"Vous me voyez debout devant vous mais j'ai mon corps et mon cerveau qui ne sont plus comme autrefois. On peut se contredire, surtout dans un dossier vaste comme celui-là." C’est la dernière phrase qu’aura prononcée cet accusé interrogé hier (mercredi) pendant encore 6 heures soumis au feu des questions de la cour. Cette fois Mohamed Abrini est moins loquace, moins facile dans son expression qu’hier lorsqu’on le questionnait sur son rapport à la religion , autrement sa radicalisation furieuse et réitérée. Car ce jeudi, ce sont sur des faits précis qu’il devait répondre et là, l’individu a été très vague.
Du 23 juin au 9 juillet 2015, peu après sa sortie de prison, Mohamed Abrini s'est rendu en Syrie via la Turquie. "Pourquoi ? Qu'avez-vous fait sur place? Qui y avez-vous rencontré ?", interroge la cour d'assises spéciale présidée par Jean-Louis Périès.
Debout dans le box, vêtu d'un pull bleu, "l'homme au chapeau" des attentats de Bruxelles en mars 2016 explique que son départ en Syrie n'était motivé que par son désir de se recueillir sur la tombe de son "petit frère" Souleymane, tué en Syrie en septembre 2014 où il était parti combattre auprès d'Abdelhamid Abaaoud, le futur chef opérationnel des commandos du 13-Novembre.
Qui était au courant de votre départ ?, demande M. Périès. "Ce n'est pas le genre de chose que l'on crie sur tous les toits", répond froidement le Belge de 37 ans.
"Vous me demandez : qui vous a accompagné?
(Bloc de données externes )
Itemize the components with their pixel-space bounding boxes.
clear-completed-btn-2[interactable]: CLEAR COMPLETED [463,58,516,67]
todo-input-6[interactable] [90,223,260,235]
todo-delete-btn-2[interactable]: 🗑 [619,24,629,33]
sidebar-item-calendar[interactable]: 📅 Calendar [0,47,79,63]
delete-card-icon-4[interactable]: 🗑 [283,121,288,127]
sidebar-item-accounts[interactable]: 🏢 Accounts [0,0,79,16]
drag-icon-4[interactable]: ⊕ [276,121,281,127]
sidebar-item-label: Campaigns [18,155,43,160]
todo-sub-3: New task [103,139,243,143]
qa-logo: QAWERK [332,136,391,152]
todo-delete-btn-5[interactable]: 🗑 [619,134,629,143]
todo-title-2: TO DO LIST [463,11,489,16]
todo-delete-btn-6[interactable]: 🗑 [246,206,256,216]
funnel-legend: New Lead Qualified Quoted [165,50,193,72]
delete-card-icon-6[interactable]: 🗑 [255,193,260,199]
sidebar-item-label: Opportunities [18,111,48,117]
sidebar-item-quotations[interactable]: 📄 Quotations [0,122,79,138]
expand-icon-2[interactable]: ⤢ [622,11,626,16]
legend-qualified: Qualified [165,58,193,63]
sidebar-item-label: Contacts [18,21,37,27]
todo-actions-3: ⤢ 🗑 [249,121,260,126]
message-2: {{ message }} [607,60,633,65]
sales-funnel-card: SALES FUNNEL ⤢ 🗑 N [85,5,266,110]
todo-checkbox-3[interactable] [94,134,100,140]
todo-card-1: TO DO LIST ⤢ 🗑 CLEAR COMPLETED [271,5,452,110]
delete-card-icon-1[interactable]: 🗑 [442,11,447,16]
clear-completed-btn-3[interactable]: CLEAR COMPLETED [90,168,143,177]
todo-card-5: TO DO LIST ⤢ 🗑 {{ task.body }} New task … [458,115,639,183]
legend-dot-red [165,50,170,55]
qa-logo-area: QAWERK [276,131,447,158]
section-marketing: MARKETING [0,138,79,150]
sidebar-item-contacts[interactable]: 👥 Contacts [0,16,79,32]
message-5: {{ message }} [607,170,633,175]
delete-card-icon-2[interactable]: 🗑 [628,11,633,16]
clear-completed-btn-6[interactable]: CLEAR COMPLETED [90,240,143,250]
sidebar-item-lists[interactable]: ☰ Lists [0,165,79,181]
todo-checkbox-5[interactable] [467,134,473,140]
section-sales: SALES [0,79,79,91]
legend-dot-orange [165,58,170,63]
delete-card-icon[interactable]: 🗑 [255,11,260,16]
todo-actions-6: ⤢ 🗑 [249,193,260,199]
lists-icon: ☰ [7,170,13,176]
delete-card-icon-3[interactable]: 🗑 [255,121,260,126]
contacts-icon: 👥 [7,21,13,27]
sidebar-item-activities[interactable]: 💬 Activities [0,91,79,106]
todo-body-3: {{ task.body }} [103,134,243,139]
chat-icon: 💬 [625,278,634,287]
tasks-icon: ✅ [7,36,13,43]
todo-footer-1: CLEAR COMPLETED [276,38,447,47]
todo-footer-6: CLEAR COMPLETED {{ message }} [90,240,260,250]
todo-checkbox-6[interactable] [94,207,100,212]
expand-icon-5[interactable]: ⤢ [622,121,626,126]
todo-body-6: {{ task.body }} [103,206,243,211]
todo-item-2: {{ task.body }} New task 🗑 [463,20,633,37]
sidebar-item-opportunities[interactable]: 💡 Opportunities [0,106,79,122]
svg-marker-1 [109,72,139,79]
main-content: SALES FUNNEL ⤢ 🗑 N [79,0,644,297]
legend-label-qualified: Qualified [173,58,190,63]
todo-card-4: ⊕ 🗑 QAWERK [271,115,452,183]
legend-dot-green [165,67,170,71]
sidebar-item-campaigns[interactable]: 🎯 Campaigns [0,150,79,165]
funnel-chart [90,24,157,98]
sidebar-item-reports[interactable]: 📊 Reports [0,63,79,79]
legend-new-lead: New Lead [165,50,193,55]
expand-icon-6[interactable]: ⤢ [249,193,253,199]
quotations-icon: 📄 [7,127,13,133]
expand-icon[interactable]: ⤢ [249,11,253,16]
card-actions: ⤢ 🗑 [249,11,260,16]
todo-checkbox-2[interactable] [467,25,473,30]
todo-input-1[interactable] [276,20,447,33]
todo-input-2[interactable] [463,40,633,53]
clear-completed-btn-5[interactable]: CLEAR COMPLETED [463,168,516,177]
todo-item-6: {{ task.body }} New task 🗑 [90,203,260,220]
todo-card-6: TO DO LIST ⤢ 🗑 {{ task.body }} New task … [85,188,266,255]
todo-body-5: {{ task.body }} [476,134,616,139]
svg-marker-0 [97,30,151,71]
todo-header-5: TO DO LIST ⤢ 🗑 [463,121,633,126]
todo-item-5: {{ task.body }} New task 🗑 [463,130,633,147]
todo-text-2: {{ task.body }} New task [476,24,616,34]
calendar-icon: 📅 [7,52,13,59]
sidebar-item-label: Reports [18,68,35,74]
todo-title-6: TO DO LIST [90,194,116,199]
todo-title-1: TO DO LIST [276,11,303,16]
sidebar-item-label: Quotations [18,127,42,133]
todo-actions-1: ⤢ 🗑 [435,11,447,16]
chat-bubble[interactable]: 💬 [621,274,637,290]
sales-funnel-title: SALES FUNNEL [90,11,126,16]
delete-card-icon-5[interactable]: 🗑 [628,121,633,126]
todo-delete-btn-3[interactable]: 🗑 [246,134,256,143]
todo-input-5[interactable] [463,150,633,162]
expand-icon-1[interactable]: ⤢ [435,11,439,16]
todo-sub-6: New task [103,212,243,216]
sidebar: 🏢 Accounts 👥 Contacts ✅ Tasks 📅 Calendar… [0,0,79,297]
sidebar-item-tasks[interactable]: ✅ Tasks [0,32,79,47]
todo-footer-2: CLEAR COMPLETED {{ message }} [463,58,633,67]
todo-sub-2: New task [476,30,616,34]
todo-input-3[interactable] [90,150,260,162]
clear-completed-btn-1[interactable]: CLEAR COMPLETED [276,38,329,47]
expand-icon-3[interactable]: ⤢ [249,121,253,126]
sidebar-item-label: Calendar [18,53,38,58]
Pour moi, c'est des détails. Quand on a traversé ce que j'ai traversé, ça compte pas en fait."
Abrini reconnait l’essentiel des faits qui lui sont reprochés mais il ne s’embarrasse pas des "détails" comme il les qualifie à plusieurs reprises. Comme l'organisation de son séjour en Syrie, ce qu'il y fait, ceux qui l'y aident ou qu'il y rencontre. Lorsque la première assesseure reprend les listes de ses appels téléphoniques de cet été 2015, il coupe court: "Écoutez madame, vous pouvez me poser de milliers de questions sur des détails comme ça, je ne saurai pas vous répondre."
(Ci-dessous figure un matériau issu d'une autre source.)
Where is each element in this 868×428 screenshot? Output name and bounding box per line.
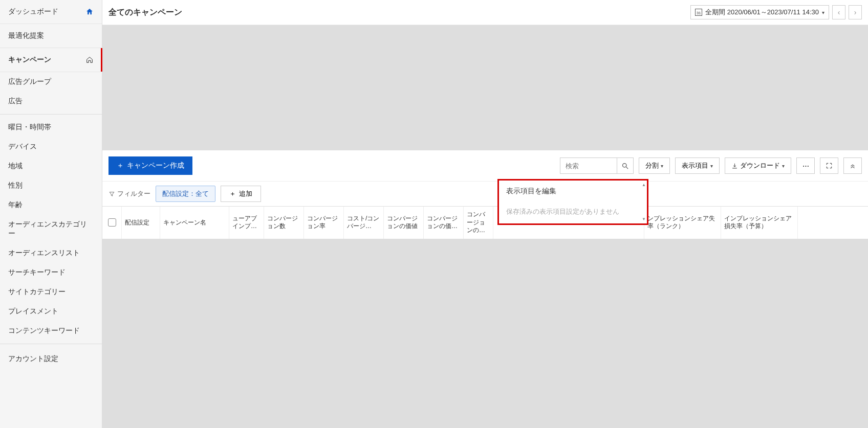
- table-body: [102, 239, 868, 428]
- chevron-down-icon: ▾: [782, 163, 785, 169]
- col-imp-rank[interactable]: ンプレッションシェア失率（ランク）: [644, 207, 721, 239]
- sidebar-item-optimize[interactable]: 最適化提案: [0, 24, 102, 48]
- toolbar: ＋ キャンペーン作成 分割 ▾ 表示項目 ▾ ダウンロード ▾: [102, 150, 868, 181]
- col-campaign[interactable]: キャンペーン名: [160, 207, 229, 239]
- svg-line-1: [626, 167, 628, 169]
- sidebar-item-campaign[interactable]: キャンペーン: [0, 48, 102, 72]
- collapse-up-button[interactable]: [843, 157, 862, 174]
- dropdown-empty-message: 保存済みの表示項目設定がありません: [499, 202, 647, 223]
- split-button[interactable]: 分割 ▾: [639, 157, 670, 174]
- chevron-down-icon: ▾: [710, 163, 713, 169]
- sidebar-item-daytime[interactable]: 曜日・時間帯: [0, 118, 102, 137]
- sidebar-item-search-kw[interactable]: サーチキーワード: [0, 263, 102, 282]
- search-button[interactable]: [617, 158, 633, 173]
- sidebar-item-label: 年齢: [8, 200, 23, 210]
- ellipsis-icon: ⋯: [802, 162, 809, 170]
- page-title: 全てのキャンペーン: [108, 7, 182, 18]
- prev-period-button[interactable]: ‹: [832, 5, 845, 19]
- more-button[interactable]: ⋯: [796, 157, 815, 174]
- sidebar-item-account-settings[interactable]: アカウント設定: [0, 347, 102, 371]
- columns-dropdown: 表示項目を編集 保存済みの表示項目設定がありません ▲▼: [497, 179, 648, 225]
- sidebar-item-region[interactable]: 地域: [0, 156, 102, 176]
- sidebar-item-site-cat[interactable]: サイトカテゴリー: [0, 282, 102, 302]
- button-label: ダウンロード: [740, 161, 780, 170]
- table-header: 配信設定 キャンペーン名 ューアブインプ… コンバージョン数 コンバージョン率 …: [102, 206, 868, 239]
- divider: [0, 114, 102, 115]
- filter-label[interactable]: フィルター: [108, 189, 150, 198]
- select-all-cell: [102, 207, 122, 239]
- sidebar-item-label: サーチキーワード: [8, 268, 66, 277]
- main: 全てのキャンペーン 31 全期間 2020/06/01～2023/07/11 1…: [102, 0, 868, 428]
- sidebar-item-device[interactable]: デバイス: [0, 137, 102, 156]
- sidebar-item-audience-list[interactable]: オーディエンスリスト: [0, 243, 102, 263]
- plus-icon: ＋: [117, 161, 124, 170]
- divider: [0, 344, 102, 344]
- sidebar-item-label: オーディエンスリスト: [8, 249, 80, 258]
- sidebar-item-audience-cat[interactable]: オーディエンスカテゴリー: [0, 215, 102, 243]
- home-icon: [85, 8, 94, 16]
- scroll-down-icon: ▼: [642, 217, 646, 221]
- sidebar-item-age[interactable]: 年齢: [0, 195, 102, 215]
- date-selector: 31 全期間 2020/06/01～2023/07/11 14:30 ▾ ‹ ›: [690, 5, 862, 19]
- filter-chip-delivery[interactable]: 配信設定：全て: [156, 186, 215, 202]
- topbar: 全てのキャンペーン 31 全期間 2020/06/01～2023/07/11 1…: [102, 0, 868, 25]
- col-conv-rate[interactable]: コンバージョン率: [304, 207, 344, 239]
- button-label: 表示項目: [682, 161, 708, 170]
- download-button[interactable]: ダウンロード ▾: [725, 157, 791, 174]
- plus-icon: ＋: [229, 189, 236, 198]
- date-range-button[interactable]: 31 全期間 2020/06/01～2023/07/11 14:30 ▾: [690, 5, 829, 19]
- col-conv3[interactable]: コンバージョンの…: [464, 207, 493, 239]
- sidebar-item-label: 曜日・時間帯: [8, 123, 51, 132]
- double-chevron-up-icon: [849, 162, 856, 169]
- sidebar-item-label: サイトカテゴリー: [8, 287, 66, 297]
- svg-point-0: [623, 163, 627, 167]
- scrollbar[interactable]: ▲▼: [642, 183, 646, 221]
- date-range-label: 全期間 2020/06/01～2023/07/11 14:30: [705, 8, 819, 17]
- search-box: [560, 157, 634, 174]
- col-conv-value2[interactable]: コンバージョンの価…: [424, 207, 464, 239]
- sidebar-item-label: 最適化提案: [8, 31, 44, 40]
- sidebar-item-dashboard[interactable]: ダッシュボード: [0, 0, 102, 24]
- col-conv[interactable]: コンバージョン数: [264, 207, 304, 239]
- calendar-icon: 31: [695, 9, 702, 16]
- chevron-down-icon: ▾: [661, 163, 663, 169]
- sidebar-item-gender[interactable]: 性別: [0, 176, 102, 195]
- create-campaign-button[interactable]: ＋ キャンペーン作成: [108, 156, 192, 175]
- scroll-up-icon: ▲: [642, 183, 646, 187]
- sidebar-item-label: デバイス: [8, 142, 37, 151]
- sidebar-item-adgroup[interactable]: 広告グループ: [0, 72, 102, 92]
- sidebar-item-label: プレイスメント: [8, 307, 58, 316]
- col-conv-value[interactable]: コンバージョンの価値: [384, 207, 424, 239]
- columns-button[interactable]: 表示項目 ▾: [675, 157, 720, 174]
- sidebar: ダッシュボード 最適化提案 キャンペーン 広告グループ 広告 曜日・時間帯 デバ…: [0, 0, 102, 428]
- col-viewable[interactable]: ューアブインプ…: [229, 207, 264, 239]
- sidebar-item-placement[interactable]: プレイスメント: [0, 302, 102, 321]
- sidebar-item-label: キャンペーン: [8, 55, 51, 64]
- add-filter-button[interactable]: ＋ 追加: [221, 186, 261, 202]
- col-imp-budget[interactable]: インプレッションシェア損失率（予算）: [721, 207, 798, 239]
- sidebar-item-ad[interactable]: 広告: [0, 92, 102, 111]
- col-delivery[interactable]: 配信設定: [122, 207, 160, 239]
- search-input[interactable]: [560, 159, 617, 173]
- sidebar-item-label: コンテンツキーワード: [8, 326, 80, 335]
- chevron-down-icon: ▾: [822, 10, 824, 15]
- sidebar-item-label: アカウント設定: [8, 354, 58, 364]
- sidebar-item-label: 広告グループ: [8, 77, 51, 86]
- button-label: 分割: [645, 161, 659, 170]
- sidebar-item-label: ダッシュボード: [8, 7, 58, 16]
- dropdown-item-edit-columns[interactable]: 表示項目を編集: [499, 181, 647, 202]
- next-period-button[interactable]: ›: [849, 5, 862, 19]
- chart-area: [102, 25, 868, 150]
- select-all-checkbox[interactable]: [108, 218, 116, 227]
- expand-icon: [826, 162, 833, 169]
- button-label: 追加: [239, 189, 252, 198]
- download-icon: [731, 163, 738, 169]
- col-cost-conv[interactable]: コスト/コンバージ…: [344, 207, 384, 239]
- filter-icon: [108, 191, 115, 197]
- expand-button[interactable]: [820, 157, 838, 174]
- sidebar-item-label: 地域: [8, 162, 23, 171]
- sidebar-item-label: オーディエンスカテゴリー: [8, 220, 94, 238]
- label-text: フィルター: [117, 189, 150, 198]
- filter-row: フィルター 配信設定：全て ＋ 追加: [102, 181, 868, 206]
- sidebar-item-content-kw[interactable]: コンテンツキーワード: [0, 321, 102, 341]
A Raqqa, la "capitale" de l'EI, Mohamed Abrini dit avoir séjourné dans un appartement qu'il partageait avec Najim Laachraoui, considéré comme l'artificier de l'EI. Il précise n'avoir pratiquement eu aucun échange avec son colocataire, mort lors des attentats de Bruxelles en mars 2016.
"Avez-vous bénéficié sur place d'une formation religieuse ou militaire ?," demande la juge. "Non, je ne suis resté que neuf jours, pas un an". Quand les questions se font plus précises, Mohamed Abrini répond ne pas se souvenir. "Je ne saurais vous dire"
Via un passeur après être allé "dans une sorte d’entrepôt abandonné avec peut-être 50 personnes", puis "on traverse un champs, il y a des voitures et ça roule pendant une heure à peu près". Une fois arrivé au sein de l’État islamique, Mohamed Abrini se recommande d’Abdelhamid Abaaoud, futur coordonnateur des commandos du 13 novembre 2015 mais aussi son ami d’enfance. Il le retrouve à Raqqa, avant d’aller se recueillir sur la tombe de son petit frère à Deir-ez-Zor, la raison de son voyage, selon lui. "Je n’ai pas combattu en Syrie, je n’ai pas pris les armes", jure Mohamed Abrini. "Abdelhamid Abaaoud vous a proposé l'intégration dans l'État islamique en Syrie ?", l’interroge le président. - "Vous avez refusé et il n'a pas insisté?" - "Il m'a demandé d'aller récupérer de l'argent en Angleterre."
Autour de 10.000 euros, pensent les enquêteurs. 3.000 pounds, admet l’accusé, "mais si votre inquiétude c'est de savoir si cet argent a servi pour les attentats, la réponse est non."
"Finalement, l'argent vous l'avez gardé pour vous?" - "Voilà, c'est ça", Mohamed Abrini sourit derrière son masque. Mais ne répond pas. Le président demande : "Les enquêteurs belges ont retrouvé un document avec trois numéros turcs et deux numéros anglais." "Je ne sais pas, c'est un détail. Je comprends que pour vous c'est capital, mais pour moi c'est insignifiant". "Même si je l'ai dit dans une audition … quand vous êtes entendus dans une affaire de terrorisme, vous êtes sorti du lit, sans avoir le temps de vous doucher ou d’aller aux toilettes, vous vous retrouvez dans une voiture, pieds et poings liés, masque sur la tête, du heavy metal à fond dans les oreilles."
Abrini a encore fustigé maitre Maktouf des parties civiles en lui demandant si elle n’avait pas Alzheimer. D’abord le radicalisé ne supporte pas que cette femme musulmane ose lui poser des questions, il ne veut pas répondre à cette apostate mais cela n’empêche pas l’avocate de les lui poser.
À son retour d’Angleterre, Mohamed Abrini est passé par Paris pour rentrer à Bruxelles. "J'entends derrière votre question : "Qu'est-ce qu'il est venu faire à Paris?" Mais c'est de la paranoïa”! (Humour terroriste "On vous reproche d’être allé à Paris pour chercher des cibles", lui dit son avocat, Me Stanislas Eskenazi.
Mohamed Abrini s’embrouille mais ment-il aussi ? "Hier, vous nous avez dit que l’islam n’était pas compatible avec la démocratie. Et avec la justice? Vous vous sentez tenu de dire la vérité ici?", l’interroge Maitre Chemla, un avocat de parties civiles. Mohamed Abrini fatigue: "Vous savez, j'ai rien à perdre. Je vais sûrement prendre perpétuité. Après, j'ai un procès en Belgique où je vais sûrement prendre perpétuité aussi. Pourquoi je vous mentirais?"